### Your instructions
Images excepted, the data below must be repeated exactly.

::::

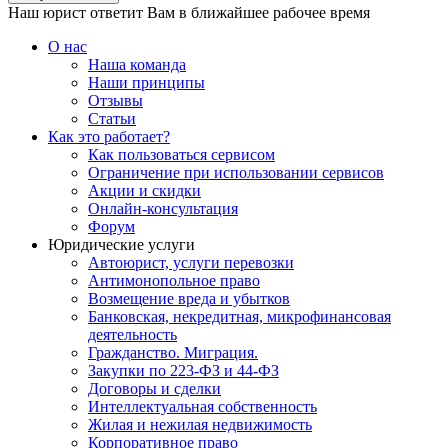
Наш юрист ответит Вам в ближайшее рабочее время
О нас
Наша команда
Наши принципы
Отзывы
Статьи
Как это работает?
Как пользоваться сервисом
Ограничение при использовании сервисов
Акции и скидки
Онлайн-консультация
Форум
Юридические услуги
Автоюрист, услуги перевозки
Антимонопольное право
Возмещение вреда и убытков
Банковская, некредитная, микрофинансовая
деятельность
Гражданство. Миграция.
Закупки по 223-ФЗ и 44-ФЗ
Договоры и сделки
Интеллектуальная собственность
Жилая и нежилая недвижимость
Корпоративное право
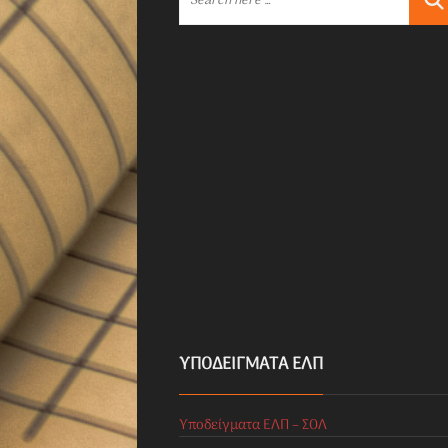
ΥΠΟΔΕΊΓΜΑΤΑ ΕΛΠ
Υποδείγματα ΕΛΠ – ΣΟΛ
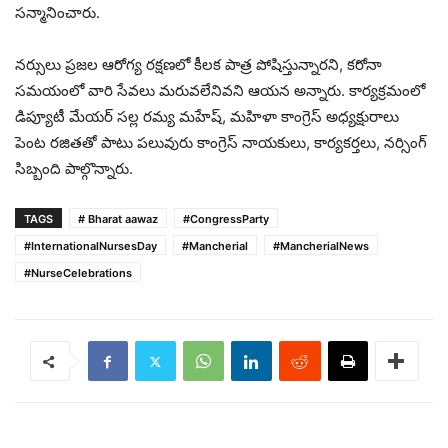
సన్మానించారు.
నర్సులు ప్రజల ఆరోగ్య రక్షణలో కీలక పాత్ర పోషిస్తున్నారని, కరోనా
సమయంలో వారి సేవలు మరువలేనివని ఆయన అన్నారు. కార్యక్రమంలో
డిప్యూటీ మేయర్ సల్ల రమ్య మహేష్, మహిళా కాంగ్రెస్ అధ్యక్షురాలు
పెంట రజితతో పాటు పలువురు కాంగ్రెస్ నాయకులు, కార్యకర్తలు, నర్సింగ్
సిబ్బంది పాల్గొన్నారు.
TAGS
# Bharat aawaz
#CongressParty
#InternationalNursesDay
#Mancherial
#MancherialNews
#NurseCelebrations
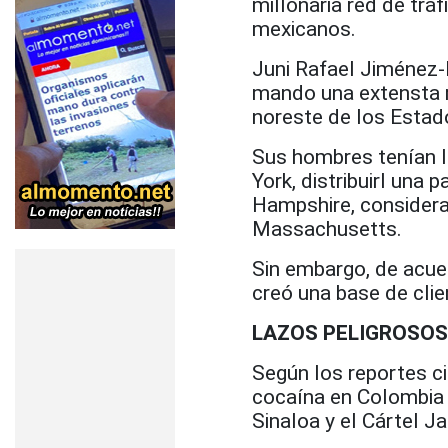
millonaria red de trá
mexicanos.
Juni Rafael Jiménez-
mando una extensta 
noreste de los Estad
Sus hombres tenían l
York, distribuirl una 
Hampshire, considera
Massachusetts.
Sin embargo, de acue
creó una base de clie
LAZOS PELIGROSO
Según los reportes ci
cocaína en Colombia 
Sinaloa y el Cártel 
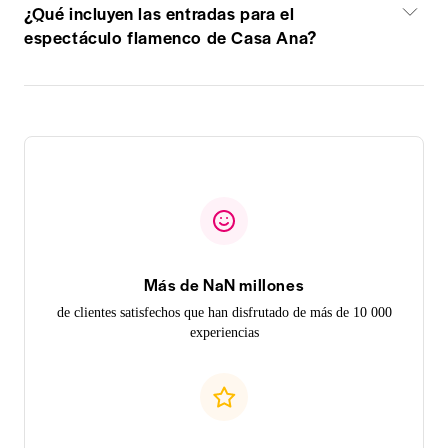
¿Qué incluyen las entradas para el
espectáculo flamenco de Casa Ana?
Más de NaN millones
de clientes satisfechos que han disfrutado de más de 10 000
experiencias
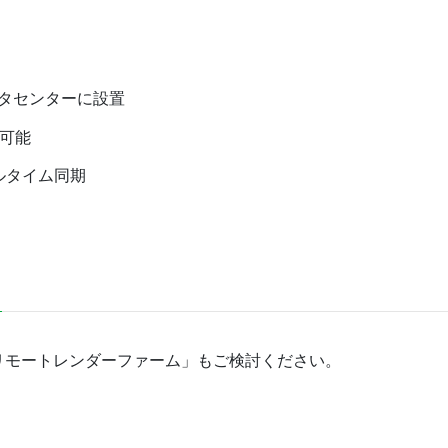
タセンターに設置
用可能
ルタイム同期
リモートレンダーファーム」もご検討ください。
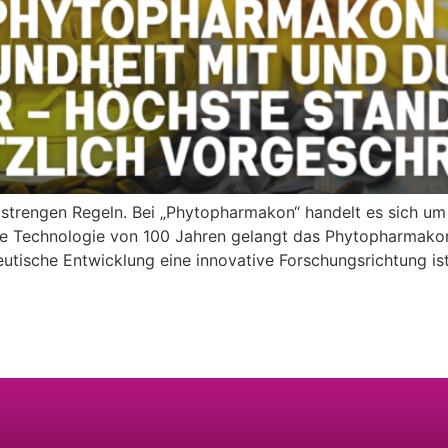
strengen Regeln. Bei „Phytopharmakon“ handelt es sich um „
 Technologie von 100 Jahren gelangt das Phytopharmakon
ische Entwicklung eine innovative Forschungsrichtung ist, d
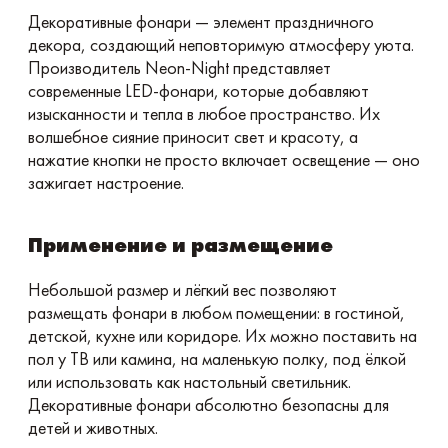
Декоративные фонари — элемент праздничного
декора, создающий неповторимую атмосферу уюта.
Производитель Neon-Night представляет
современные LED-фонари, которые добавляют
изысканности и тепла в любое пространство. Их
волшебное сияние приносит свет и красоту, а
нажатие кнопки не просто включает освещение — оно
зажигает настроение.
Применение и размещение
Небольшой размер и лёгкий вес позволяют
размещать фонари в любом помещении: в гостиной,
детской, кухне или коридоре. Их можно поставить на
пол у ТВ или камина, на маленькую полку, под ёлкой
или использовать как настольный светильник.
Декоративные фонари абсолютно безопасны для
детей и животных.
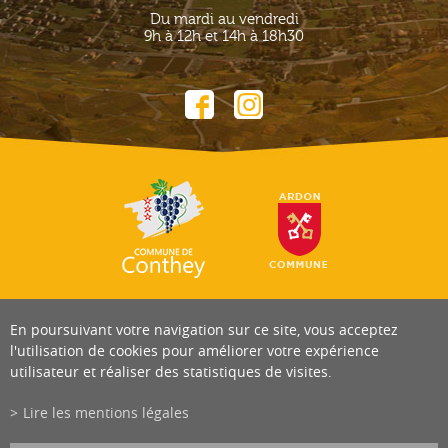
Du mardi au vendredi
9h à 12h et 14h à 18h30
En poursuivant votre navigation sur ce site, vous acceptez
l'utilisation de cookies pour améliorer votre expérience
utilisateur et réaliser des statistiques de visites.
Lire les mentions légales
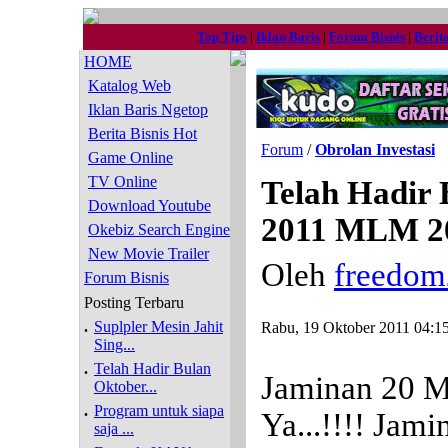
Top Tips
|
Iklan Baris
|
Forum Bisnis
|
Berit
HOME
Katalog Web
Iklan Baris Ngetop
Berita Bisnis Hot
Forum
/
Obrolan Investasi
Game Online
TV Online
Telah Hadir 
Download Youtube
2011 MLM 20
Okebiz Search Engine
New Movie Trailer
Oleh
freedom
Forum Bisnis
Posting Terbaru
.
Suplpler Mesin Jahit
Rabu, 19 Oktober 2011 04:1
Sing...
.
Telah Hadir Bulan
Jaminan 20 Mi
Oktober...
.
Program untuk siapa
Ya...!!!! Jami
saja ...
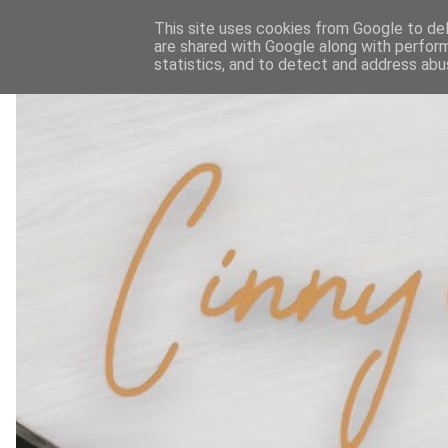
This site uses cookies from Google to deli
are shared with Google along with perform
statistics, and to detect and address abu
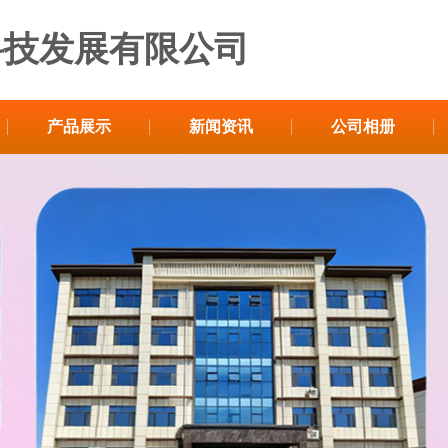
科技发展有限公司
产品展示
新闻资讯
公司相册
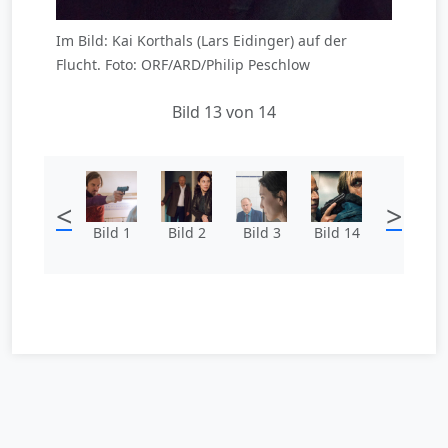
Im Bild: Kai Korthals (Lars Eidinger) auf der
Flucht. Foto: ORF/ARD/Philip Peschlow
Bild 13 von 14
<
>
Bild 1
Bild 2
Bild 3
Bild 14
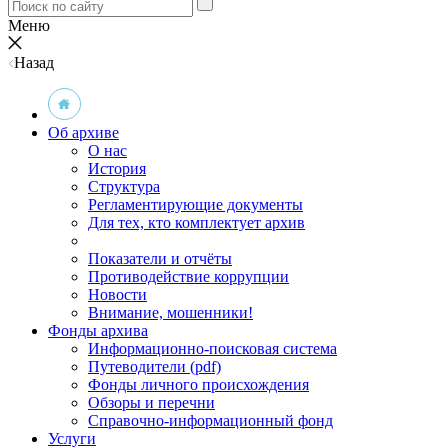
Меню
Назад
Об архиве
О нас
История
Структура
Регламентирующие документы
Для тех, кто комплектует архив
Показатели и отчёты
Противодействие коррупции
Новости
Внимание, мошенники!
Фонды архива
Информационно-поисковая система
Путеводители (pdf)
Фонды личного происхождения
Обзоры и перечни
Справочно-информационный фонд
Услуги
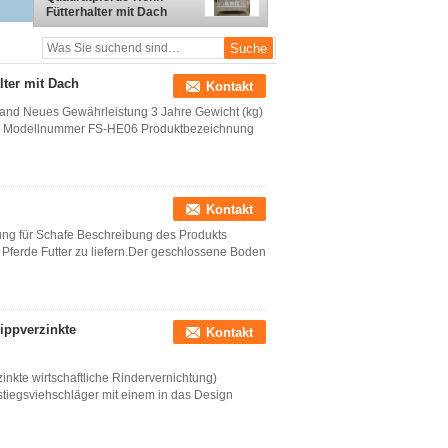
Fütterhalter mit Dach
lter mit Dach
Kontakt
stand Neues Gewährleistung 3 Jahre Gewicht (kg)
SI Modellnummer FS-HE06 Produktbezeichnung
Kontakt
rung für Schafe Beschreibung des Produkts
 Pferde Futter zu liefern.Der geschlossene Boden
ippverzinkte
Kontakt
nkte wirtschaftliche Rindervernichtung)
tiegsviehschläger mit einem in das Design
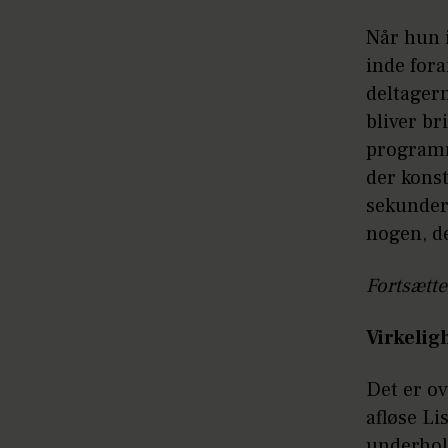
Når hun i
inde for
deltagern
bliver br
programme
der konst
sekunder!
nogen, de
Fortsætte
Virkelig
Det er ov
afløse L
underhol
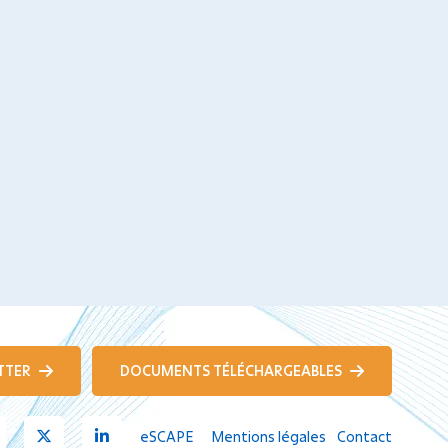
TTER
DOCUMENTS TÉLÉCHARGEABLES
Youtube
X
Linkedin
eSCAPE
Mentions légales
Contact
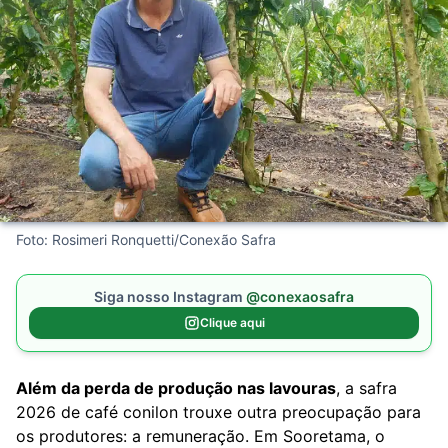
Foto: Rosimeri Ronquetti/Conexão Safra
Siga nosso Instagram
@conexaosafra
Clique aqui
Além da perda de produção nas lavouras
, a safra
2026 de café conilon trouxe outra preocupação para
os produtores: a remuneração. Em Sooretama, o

::::

### Your response
Наш юрист ответит Вам в ближайшее рабочее время
О нас
Наша команда
Наши принципы
Отзывы
Статьи
Как это работает?
Как пользоваться сервисом
Ограничение при использовании сервисов
Акции и скидки
Онлайн-консультация
Форум
Юридические услуги
Автоюрист, услуги перевозки
Антимонопольное право
Возмещение вреда и убытков
Банковская, некредитная, микрофинансовая
деятельность
Гражданство. Миграция.
Закупки по 223-ФЗ и 44-ФЗ
Договоры и сделки
Интеллектуальная собственность
Жилая и нежилая недвижимость
Корпоративное право
ΥΠΟΔΕΊΓΜΑΤΑ ΕΛΠ
Υποδείγματα ΕΛΠ – ΣΟΛ
సన్మానించారు.
నర్సులు ప్రజల ఆరోగ్య రక్షణలో కీలక పాత్ర పోషిస్తున్నారని, కరోనా
సమయంలో వారి సేవలు మరువలేనివని ఆయన అన్నారు. కార్యక్రమంలో
డిప్యూటీ మేయర్ సల్ల రమ్య మహేష్, మహిళా కాంగ్రెస్ అధ్యక్షురాలు
పెంట రజితతో పాటు పలువురు కాంగ్రెస్ నాయకులు, కార్యకర్తలు, నర్సింగ్
సిబ్బంది పాల్గొన్నారు.
TAGS
# Bharat aawaz
#CongressParty
#InternationalNursesDay
#Mancherial
#MancherialNews
#NurseCelebrations
millonaria red de trá
mexicanos.
Juni Rafael Jiménez-
mando una extensta 
noreste de los Estad
Sus hombres tenían l
York, distribuirl una 
Hampshire, considera
Massachusetts.
Sin embargo, de acue
creó una base de clie
LAZOS PELIGROSO
Según los reportes ci
cocaína en Colombia 
Sinaloa y el Cártel 
¿Qué incluyen las entradas para el
espectáculo flamenco de Casa Ana?
Más de NaN millones
de clientes satisfechos que han disfrutado de más de 10 000
experiencias
タセンターに設置
用可能
ルタイム同期
リモートレンダーファーム」もご検討ください。
strengen Regeln. Bei „Phytopharmakon“ handelt es sich um „
 Technologie von 100 Jahren gelangt das Phytopharmakon
ische Entwicklung eine innovative Forschungsrichtung ist, d
Декоративные фонари — элемент праздничного
декора, создающий неповторимую атмосферу уюта.
Производитель Neon-Night представляет
современные LED-фонари, которые добавляют
изысканности и тепла в любое пространство. Их
волшебное сияние приносит свет и красоту, а
нажатие кнопки не просто включает освещение — оно
зажигает настроение.
Применение и размещение
Небольшой размер и лёгкий вес позволяют
размещать фонари в любом помещении: в гостиной,
детской, кухне или коридоре. Их можно поставить на
пол у ТВ или камина, на маленькую полку, под ёлкой
или использовать как настольный светильник.
Декоративные фонари абсолютно безопасны для
детей и животных.
Du mardi au vendredi
9h à 12h et 14h à 18h30
En poursuivant votre navigation sur ce site, vous acceptez
l'utilisation de cookies pour améliorer votre expérience
utilisateur et réaliser des statistiques de visites.
Lire les mentions légales
Top Tips
|
Iklan Baris
|
Forum Bisnis
|
Berit
HOME
Katalog Web
Iklan Baris Ngetop
Berita Bisnis Hot
Forum
/
Obrolan Investasi
Game Online
TV Online
Telah Hadir 
Download Youtube
2011 MLM 20
Okebiz Search Engine
New Movie Trailer
Oleh
freedom
Forum Bisnis
Posting Terbaru
.
Suplpler Mesin Jahit
Rabu, 19 Oktober 2011 04:1
Sing...
.
Telah Hadir Bulan
Jaminan 20 Mi
Oktober...
.
Program untuk siapa
Ya...!!!! Jami
saja ...
This site uses cookies from Google to deli
are shared with Google along with perform
statistics, and to detect and address abu
科技发展有限公司
产品展示
新闻资讯
公司相册
Im Bild: Kai Korthals (Lars Eidinger) auf der
Flucht. Foto: ORF/ARD/Philip Peschlow
Bild 13 von 14
<
>
Bild 1
Bild 2
Bild 3
Bild 14
Меню
Назад
Об архиве
О нас
История
Структура
Регламентирующие документы
Для тех, кто комплектует архив
Показатели и отчёты
Противодействие коррупции
Новости
Внимание, мошенники!
Фонды архива
Информационно-поисковая система
Путеводители (pdf)
Фонды личного происхождения
Обзоры и перечни
Справочно-информационный фонд
Услуги
Fütterhalter mit Dach
lter mit Dach
Kontakt
stand Neues Gewährleistung 3 Jahre Gewicht (kg)
SI Modellnummer FS-HE06 Produktbezeichnung
Kontakt
rung für Schafe Beschreibung des Produkts
 Pferde Futter zu liefern.Der geschlossene Boden
ippverzinkte
Kontakt
nkte wirtschaftliche Rindervernichtung)
tiegsviehschläger mit einem in das Design
Når hun i
inde for
deltagern
bliver br
programme
der konst
sekunder!
nogen, de
Fortsætte
Virkelig
Det er ov
afløse L
underhol
TTER
DOCUMENTS TÉLÉCHARGEABLES
Youtube
X
Linkedin
eSCAPE
Mentions légales
Contact
Foto: Rosimeri Ronquetti/Conexão Safra
Siga nosso Instagram
@conexaosafra
Clique aqui
Além da perda de produção nas lavouras
, a safra
2026 de café conilon trouxe outra preocupação para
os produtores: a remuneração. Em Sooretama, o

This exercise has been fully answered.